As an industrial conglomerate, UTX is well equipped. Roughly 35% of its revenues are maintenance and parts services for products it sold. Each of its units holds a leading position for its respective industries. It has raised its dividend 17 years in a row, and has a solid 1.8 mean analyst rating. Of course, there is far more to UTX than its energy division, but it is a fine company, and worthy of consideration by those interested in growth and income.
First Solar, Inc. (FSLR)
FSLR is, by a wide margin, the leading solar manufacturer in the United States, and is also the largest in the world. Its entire product is of the thin film type, which while is not state of the art at energy conversion, is the most widely used type in large, utility scale installations.
FSLR was trading recently at about $35 per share, near the low end of its wide 52 week range of from $175.45 to $29.87. It has a market capitalization of $3 billion, and a P/E of just 5.7. It does not pay a dividend.
FSLR has an ugly chart since late February, when it began its precipitous decline from the 52 week high. The decline in the stock price reflected investors concerns that FSLR's growth was slowing. Yet in the third quarter of 2011, things were healthy enough. Revenues were up some 26% from the year earlier quarter to just over $1 billion, and net profits were up a little over 10%, to $197 million, or $2.25 per diluted share. In the quarter, FSLR sold its hugeTopaz solar facility in California to MidAmerican Energy, a subsidiary of Berkshire Hathaway, Inc. (BRK-A) for $2 billion.
In December, 2011, FSLR lowered its profit estimates for the fourth quarter of 2011 and all of 2012. It estimated roughly $4 per share profits in 2012, which would amount to about a 25% fall from expected full year 2011 profits. It also announced its intention to pursue large scale utility business, at the expense of small retail business.

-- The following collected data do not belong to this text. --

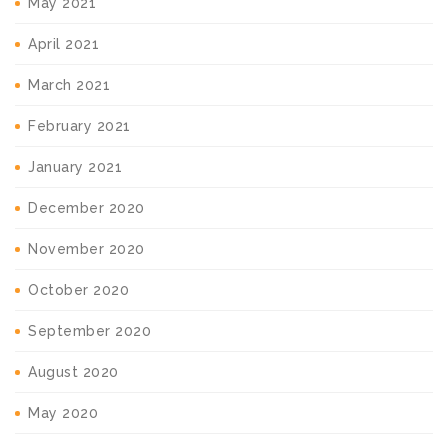
May 2021
April 2021
March 2021
February 2021
January 2021
December 2020
November 2020
October 2020
September 2020
August 2020
May 2020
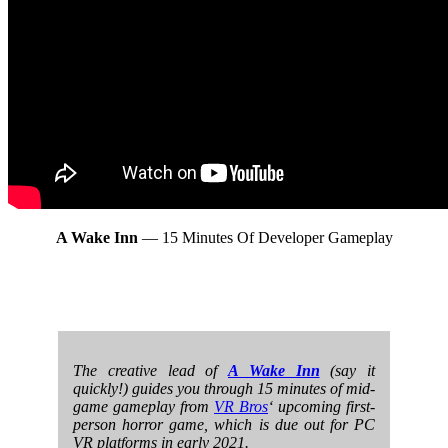
A Wake Inn
— 15 Minutes Of Developer Gameplay
The creative lead of
A Wake Inn
(say it
quickly!) guides you through 15 minutes of mid-
game gameplay from
VR Bros
‘ upcoming first-
person horror game, which is due out for PC
VR platforms in early 2021.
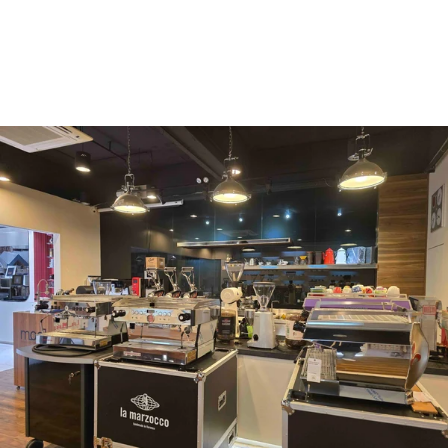
Vergnano 1882
Monbana
more
+852 2947 7248,
uccl@ultimatecoffee.com.hk
Fo Tan
ultimate coffee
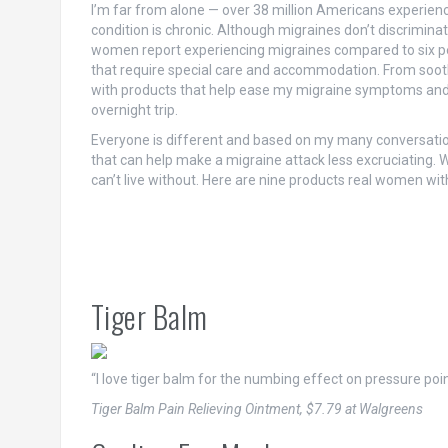
I’m far from alone — over 38 million Americans experienc
condition is chronic. Although migraines don’t discrimin
women report experiencing migraines compared to six p
that require special care and accommodation. From soothi
with products that help ease my migraine symptoms and I m
overnight trip.
Everyone is different and based on my many conversation
that can help make a migraine attack less excruciating
can’t live without. Here are nine products real women wi
Tiger Balm
“I love tiger balm for the numbing effect on pressure poin
Tiger Balm Pain Relieving Ointment, $7.79 at Walgreens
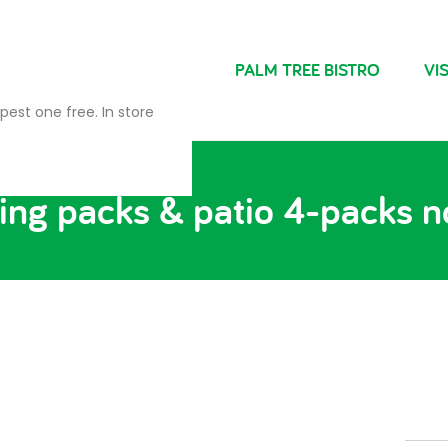
NDRIES
FARM SHOP
PALM TREE BISTRO
VIS
pest one free. In store
ng packs & patio 4-packs n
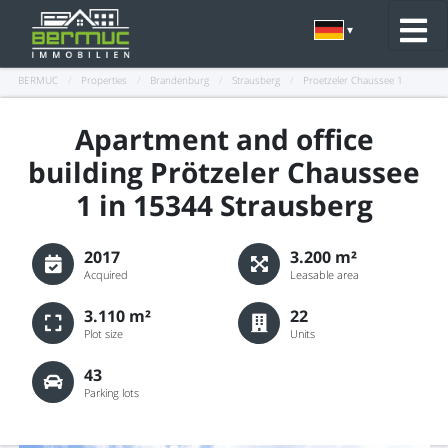
BERMUC
/
Properties
/
Brandenburg
/
Strausberg
/
Proetzeler Chaussee 1
Apartment and office
building Prötzeler Chaussee
1 in 15344 Strausberg
2017
3.200 m²
Acquired
Leasable area
3.110 m²
22
Plot size
Units
43
Parking lots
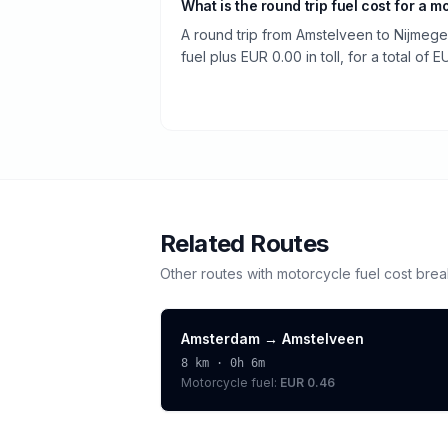
What is the round trip fuel cost for a m
A round trip from Amstelveen to Nijmege
fuel plus EUR 0.00 in toll, for a total of E
Related Routes
Other routes with
motorcycle
fuel cost bre
Amsterdam
→
Amstelveen
8
km ·
0h 6m
Motorcycle
fuel:
EUR 0.46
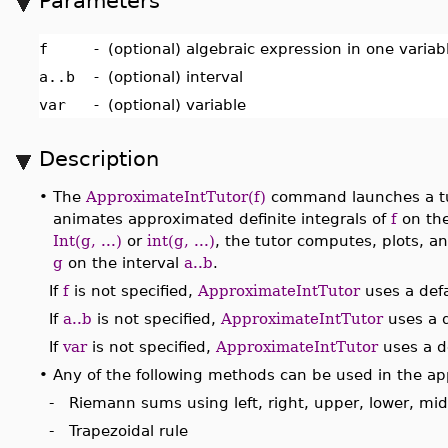
Parameters
f
-
(optional) algebraic expression in one varia
a..b
-
(optional) interval
var
-
(optional) variable
Description
•
The
ApproximateIntTutor(f)
command launches a tut
animates approximated definite integrals of
f
on the
Int(g, ...)
or
int(g, ...)
, the tutor computes, plots, a
g
on the interval
a..b
.
If
f
is not specified,
ApproximateIntTutor
uses a defa
If
a..b
is not specified,
ApproximateIntTutor
uses a d
If
var
is not specified,
ApproximateIntTutor
uses a de
•
Any of the following methods can be used in the ap
- Riemann sums using left, right, upper, lower, mi
- Trapezoidal rule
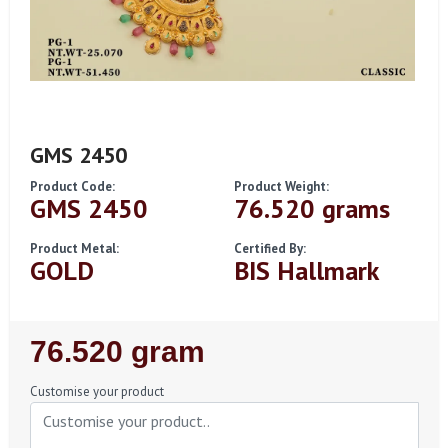
GMS 2450
Product Code:
Product Weight:
GMS 2450
76.520 grams
Product Metal:
Certified By:
GOLD
BIS Hallmark
Regular
76.520 gram
Price
Customise your product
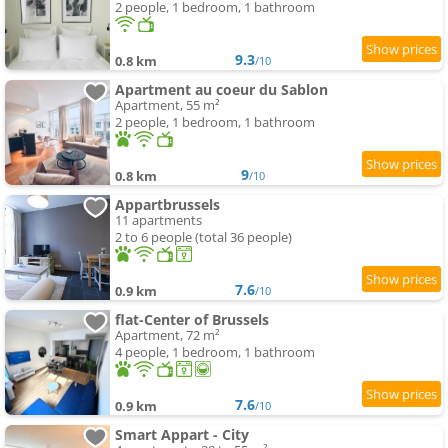
2 people, 1 bedroom, 1 bathroom
9.3
0.8 km
/10
Apartment au coeur du Sablon
Apartment, 55 m²
2 people, 1 bedroom, 1 bathroom
9
0.8 km
/10
Appartbrussels
11 apartments
2 to 6 people (total 36 people)
7.6
0.9 km
/10
flat-Center of Brussels
Apartment, 72 m²
4 people, 1 bedroom, 1 bathroom
7.6
0.9 km
/10
Smart Appart - City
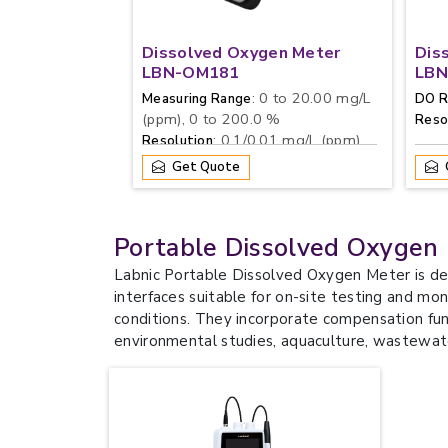
Dissolved Oxygen Meter
Dis
LBN-OM181
LBN
: 0 to 20.00 mg/L
Measuring Range
DO R
(ppm), 0 to 200.0 %
Reso
: 0.1/0.01 mg/L (ppm),
Resolution
1/0.1 %
Get Quote
Portable Dissolved Oxygen
Labnic Portable Dissolved Oxygen Meter is de
interfaces suitable for on-site testing and mo
conditions. They incorporate compensation fun
environmental studies, aquaculture, wastewate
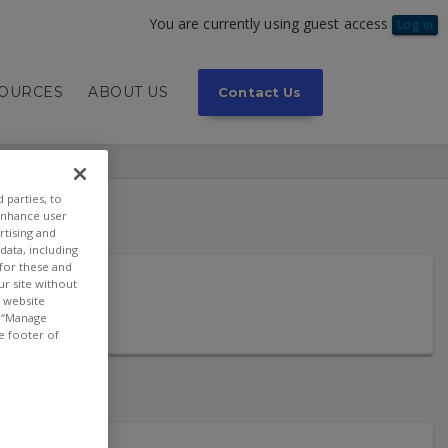
You are currently using guest access
Log in
SOURCES
ABOUT US
Contact Us
 parties, to
enhance user
rtising and
ata, including
 for these and
ur site without
t website
or “Manage
e footer of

Unfortunately, the macro issues of the solar industry, such as real or pending loss of tax subsidies world wide and repercussions from the Solyndra bankruptcy, have hammered the sector. FSLR is in no imminent danger of bankruptcy. Its cash and short term investments swamp its indebtedness, and its long term debt is just 14% of capital. There is no question in my mind that FSLR has been oversold. Investors might want to look at this issue for a few months to ensure the bottom is behind FSLR, and not ahead of it.

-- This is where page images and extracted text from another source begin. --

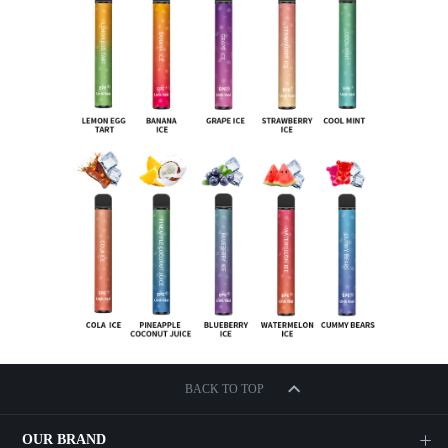
BACK TO TOP
OUR BRAND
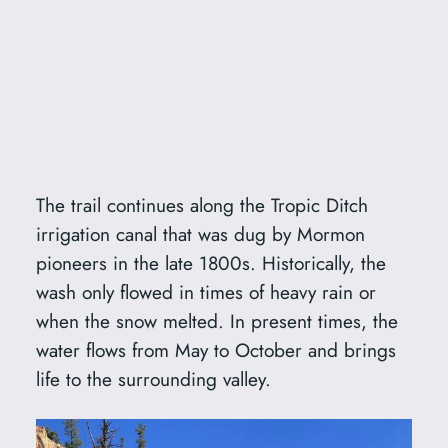
The trail continues along the Tropic Ditch
irrigation canal that was dug by Mormon
pioneers in the late 1800s. Historically, the
wash only flowed in times of heavy rain or
when the snow melted. In present times, the
water flows from May to October and brings
life to the surrounding valley.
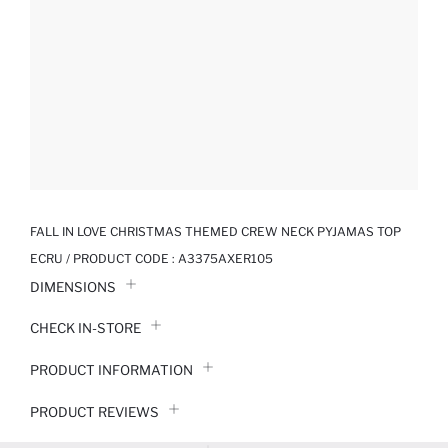
FALL IN LOVE CHRISTMAS THEMED CREW NECK PYJAMAS TOP
ECRU / PRODUCT CODE :
A3375AXER105
DIMENSIONS
CHECK IN-STORE
PRODUCT INFORMATION
PRODUCT REVIEWS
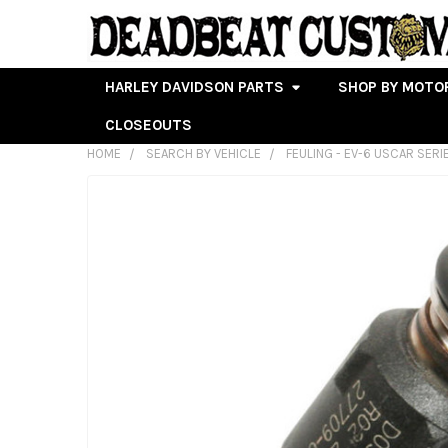
HARLEY DAVIDSON PARTS
SHOP BY MOTO
CLOSEOUTS
HOME
SEARCH BY VEHICLE
FEULING - EV-6 USCAR SERI
FREQUENTLY
BOUGHT
TOGETHER:
SELECT
ALL
ADD
SELECTED
TO CART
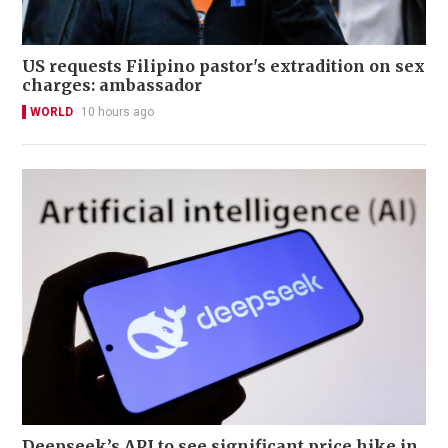
US requests Filipino pastor's extradition on sex
charges: ambassador
WORLD
10 hours ago
Deepseek’s API to see significant price hike in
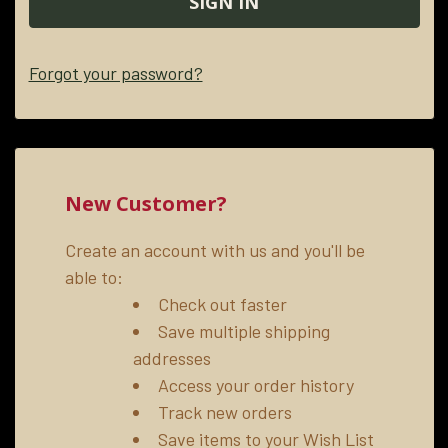
Forgot your password?
New Customer?
Create an account with us and you'll be
able to:
Check out faster
Save multiple shipping
addresses
Access your order history
Track new orders
Save items to your Wish List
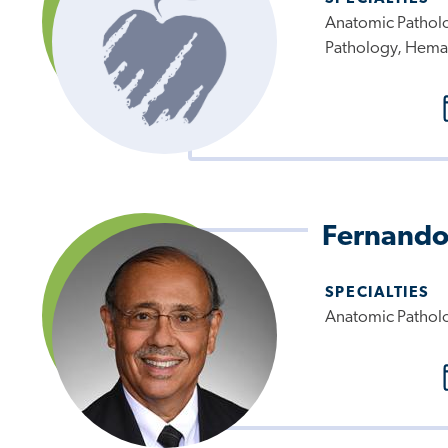
Anatomic Patholo
Pathology, Hema
Fernando
SPECIALTIES
Anatomic Pathol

Sunpower Corporation (SPWR)
Sunpower is the world leader in higher efficiency, crystalline solar panels. Its stock was trading recently at about $6 per share, near the low end of its 52 week range of from $23.36 to $4.94. It has a market capitalization of about $600 million. It does not have a P/E nor a dividend.

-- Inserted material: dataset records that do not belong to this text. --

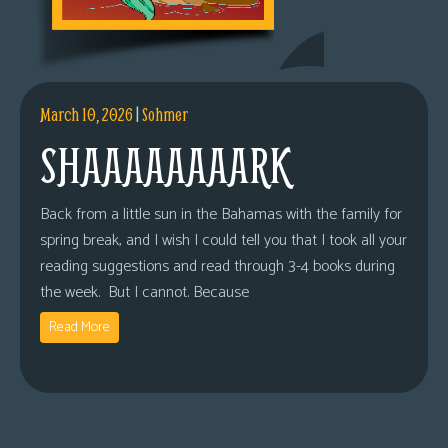
March 10, 2026
|
Sohmer
SHAAAAAAAARK
Back from a little sun in the Bahamas with the family for
spring break, and I wish I could tell you that I took all your
reading suggestions and read through 3-4 books during
the week. But I cannot. Because
Read More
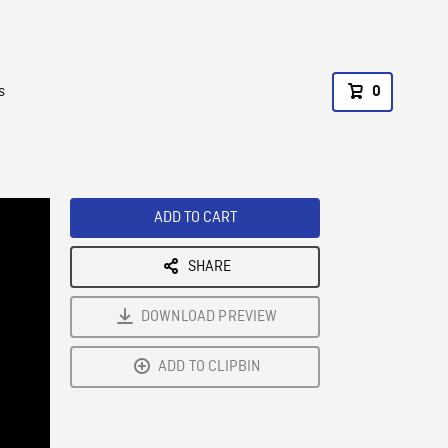
s
0
ADD TO CART
SHARE
DOWNLOAD PREVIEW
ADD TO CLIPBIN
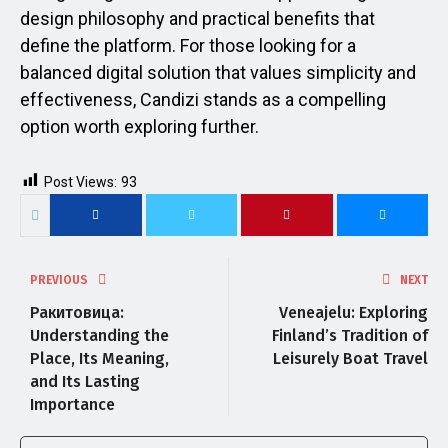
design philosophy and practical benefits that
define the platform. For those looking for a
balanced digital solution that values simplicity and
effectiveness, Candizi stands as a compelling
option worth exploring further.
Post Views:
93
PREVIOUS
NEXT
Ракитовица:
Veneajelu: Exploring
Understanding the
Finland’s Tradition of
Place, Its Meaning,
Leisurely Boat Travel
and Its Lasting
Importance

SPWR is in the process of a substantial restructuring. It bought from French giant Total, SA (TOT) its Tenesol Solar Power unit for $166 million, in return for which Total, already a majority shareholder of SPWR, increased its stake to 66% of SPWR. This vote of confidence from TOT is sorely needed by SPWR at this time.
In the third quarter of 2011 revenues were up 28% on a year over year basis. But margins were squeezed, and with the help of a $350 million one time charge for goodwill write offs, SPWR posted a loss of $371 million, or $3.77 per share. Even without the charge, the margins, which are affecting all solar panel makers, are off terribly. There is a supply and demand discrepancy in solar cells and panels, and not all companies will make it through. Solyndra was just one of several likely bankruptcies in the solar industry. With its unique crystalline solar panels, and the financial technical support of Total, I expect SPWR to be one of those survivors. Speculative investors, take a look.